The inaugural Yehuda Elkana Fellow, Helga Nowotny, gave a lecture at the Central European University, in cooperation with the IWM and the Hannah Arendt Center for Politics and Humanities at Bard College. The lecture was preceded by a ceremony to commemorate Yehuda Elkana.
As we move into a world in which algorithms, robots and avatars play an ever increasing role, we need to better understand the nature of AI and its implications for human agency. Helga Nowotny argues that at the heart of our trust in AI lies a paradox: we leverage AI to increase control over the future and uncertainty, while at the same time the performativity of AI, the power it has to make us act in the ways it predicts, reduces our agency over the future.
These developments also challenge the narrative of progress, which played such a central role in modernity and is based on the hubris of total control. We are now moving into an era where this control is limited as AI monitors our actions, posing the threat of surveillance, but also offering the opportunity to reappropriate control and transform it into care.
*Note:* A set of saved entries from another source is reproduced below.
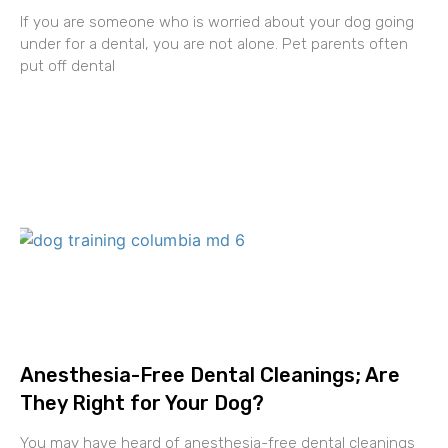
If you are someone who is worried about your dog going
under for a dental, you are not alone. Pet parents often
put off dental
Anesthesia-Free Dental Cleanings; Are
They Right for Your Dog?
You may have heard of anesthesia-free dental cleanings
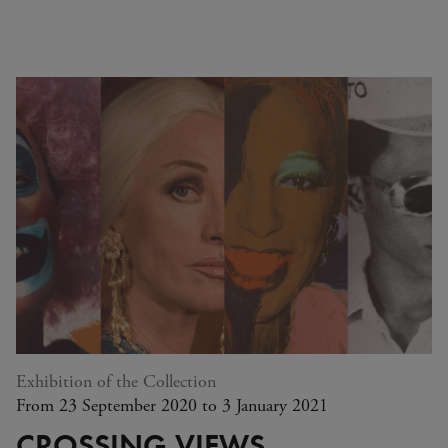
Exhibition of the Collection
From 23 September 2020 to 3 January 2021
CROSSING VIEWS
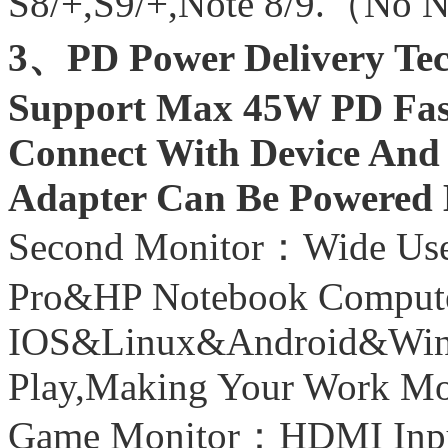
S8/+,S9/+,Note 8/9.（No 
3、PD Power Delivery Te
Support Max 45W PD Fas
Connect With Device And
Adapter Can Be Powered 
Second Monitor：Wide U
Pro&HP Notebook Comput
IOS&Linux&Android&Wind
Play,Making Your Work Mor
Game Monitor：HDMI Inpu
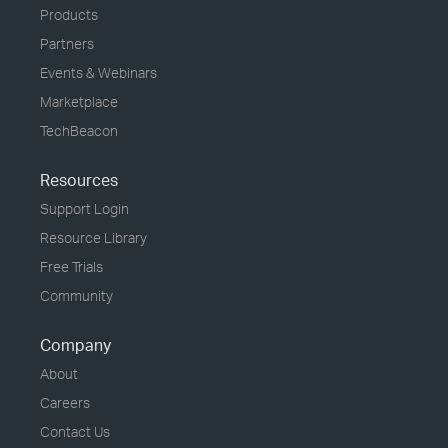
Products
Partners
Events & Webinars
Marketplace
TechBeacon
Resources
Support Login
Resource Library
Free Trials
Community
Company
About
Careers
Contact Us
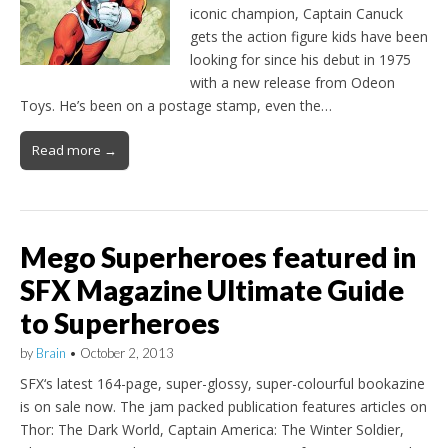
iconic champion, Captain Canuck
gets the action figure kids have been
looking for since his debut in 1975
with a new release from Odeon
Toys. He’s been on a postage stamp, even the…
Read more →
Mego Superheroes featured in
SFX Magazine Ultimate Guide
to Superheroes
by
Brain
•
October 2, 2013
SFX‘s latest 164-page, super-glossy, super-colourful bookazine
is on sale now. The jam packed publication features articles on
Thor: The Dark World, Captain America: The Winter Soldier,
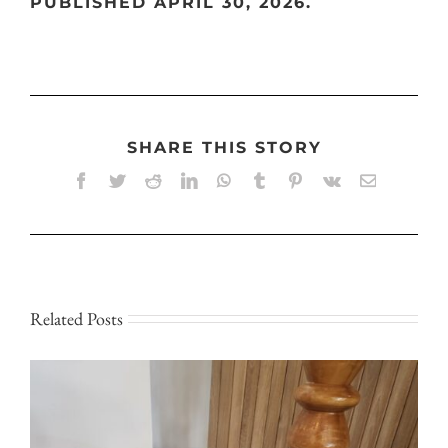
PUBLISHED APRIL 30, 2026.
SHARE THIS STORY
Facebook
Twitter
Reddit
LinkedIn
WhatsApp
Tumblr
Pinterest
Vk
Email
Related Posts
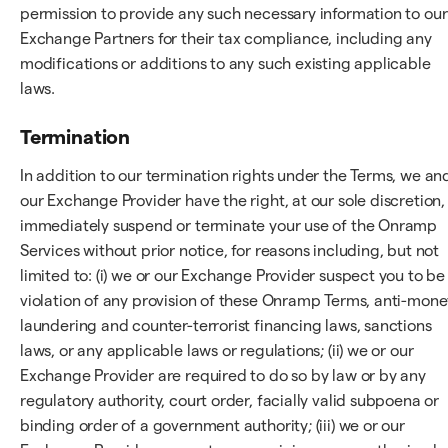
permission to provide any such necessary information to our
Exchange Partners for their tax compliance, including any
modifications or additions to any such existing applicable
laws.
Termination
In addition to our termination rights under the Terms, we an
our Exchange Provider have the right, at our sole discretion,
immediately suspend or terminate your use of the Onramp
Services without prior notice, for reasons including, but not
limited to: (i) we or our Exchange Provider suspect you to be 
violation of any provision of these Onramp Terms, anti-mone
laundering and counter-terrorist financing laws, sanctions
laws, or any applicable laws or regulations; (ii) we or our
Exchange Provider are required to do so by law or by any
regulatory authority, court order, facially valid subpoena or
binding order of a government authority; (iii) we or our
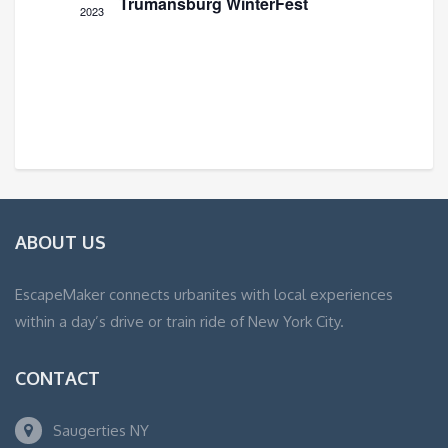
Trumansburg WinterFest
2023
ABOUT US
EscapeMaker connects urbanites with local experiences
within a day’s drive or train ride of New York City.
CONTACT
Saugerties NY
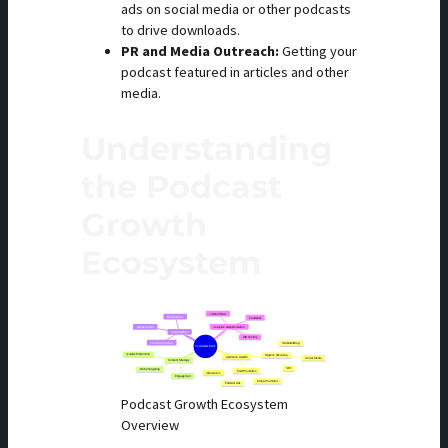
ads on social media or other podcasts
to drive downloads.
PR and Media Outreach:
Getting your
podcast featured in articles and other
media.
Understanding
the Podcast
Growth
Ecosystem
Podcast Growth Ecosystem
Overview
Helga Nowotny is one of the most prominent scholars in science studies worldwide, an area that counted Yehuda Elkana as one of its pioneers and promoters. For several decades Helga Nowotny has been one of the most influential institution builders in European higher education and research. She has worked with European intergovernmental and non-governmental organizations and bodies, such as the European Science Foundation, governmental agencies in several countries of East and West as well as independent organizations and committees of scholars. She has taken part in, or directly led, the design and establishment of innovative new institutions, such as the European Research Council, Collegium Budapest or Central European University.